It is little wonder that Lincoln's Gettysburg Address was inspired by Pericles' "Funeral Oration." (Incidentally, The argument for this is brilliantly laid forth by Garry Wills in LINCOLN AT GETTYSBURG, which I can't recommend enough.) Both Lincoln and Pericles, separated by 2,300 years, faced seemingly insurmountable odds during massive conflicts that threatened to rip their nations apart. Both men were tasked with persuading a fickle democratic people to sustain this war effort in the face of mounting setbacks, costs, and casualties. Both succeeded, at least in some measure. It is no small historical irony that both of these men would die, directly in consequence of the wars that occasioned their great speeches, before their plans came to fruition.

This is not to suggest the the bulk of this biography on Pericles--the greatest democratic leader produced by ancient Athens--focuses solely on Pericles' speeches or even on the Peloponnesian War (a 30-year conflict that in any case began only two years prior to Pericles' death).
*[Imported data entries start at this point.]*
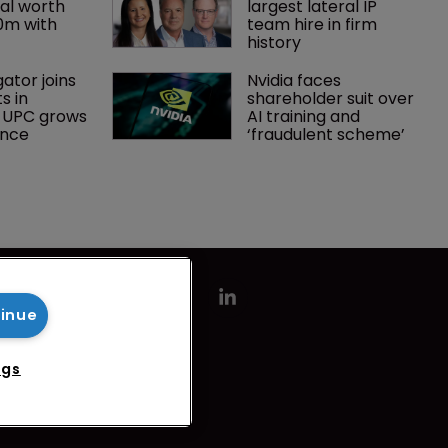
al worth 
largest lateral IP 
0m with 
team hire in firm 
history
gator joins 
Nvidia faces 
s in 
shareholder suit over 
 UPC grows 
AI training and 
ance
‘fraudulent scheme’
tinue
ngs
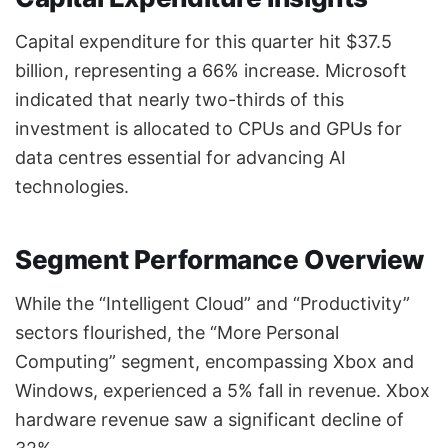
Capital expenditure for this quarter hit $37.5
billion, representing a 66% increase. Microsoft
indicated that nearly two-thirds of this
investment is allocated to CPUs and GPUs for
data centres essential for advancing AI
technologies.
Segment Performance Overview
While the “Intelligent Cloud” and “Productivity”
sectors flourished, the “More Personal
Computing” segment, encompassing Xbox and
Windows, experienced a 5% fall in revenue. Xbox
hardware revenue saw a significant decline of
Instead, Donald Kagan (whose masterful THE PELOPONNESIAN WAR is a must-read) uses the limited historical sources available to construct a meaningful and insightful portrait into the man and the society in which he lived.
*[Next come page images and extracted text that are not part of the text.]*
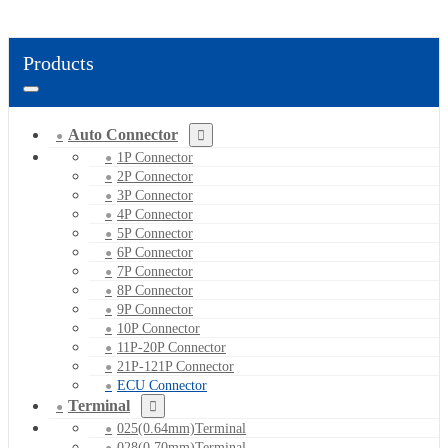
Products
Auto Connector
1P Connector
2P Connector
3P Connector
4P Connector
5P Connector
6P Connector
7P Connector
8P Connector
9P Connector
10P Connector
11P-20P Connector
21P-121P Connector
ECU Connector
Terminal
025(0.64mm)Terminal
028(0.70mm)Terminal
In fact, this is a biography in name only; it is just as much a superb history of the classical, Golden age of Athens, right up until the plague that beset the city two years into the Peloponnesian War. The problems facing democracies--everything from the tyranny of the majority to the danger of demagoguery--is examined closely. Worth reading (although it would have more meaning and impact if you've read some other, more general ancient Greek history first).